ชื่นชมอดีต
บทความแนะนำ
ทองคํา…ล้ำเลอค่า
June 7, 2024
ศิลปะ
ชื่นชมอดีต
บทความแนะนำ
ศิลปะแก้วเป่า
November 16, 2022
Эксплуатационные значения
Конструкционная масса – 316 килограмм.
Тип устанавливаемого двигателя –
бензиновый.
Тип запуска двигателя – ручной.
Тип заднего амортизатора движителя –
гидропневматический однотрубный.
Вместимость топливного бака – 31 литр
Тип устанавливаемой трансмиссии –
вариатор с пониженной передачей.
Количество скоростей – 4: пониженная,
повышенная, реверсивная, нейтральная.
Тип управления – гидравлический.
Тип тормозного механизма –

* * *

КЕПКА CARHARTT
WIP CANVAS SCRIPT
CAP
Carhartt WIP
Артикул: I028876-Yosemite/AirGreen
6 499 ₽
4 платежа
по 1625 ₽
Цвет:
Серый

=== TASK INSTRUCTIONS ===
Search the data for "двигателя". Copy each line that has it.

=== ANSWER FOR THE TASK ===
Тип устанавливаемого двигателя –
Тип запуска двигателя – ручной.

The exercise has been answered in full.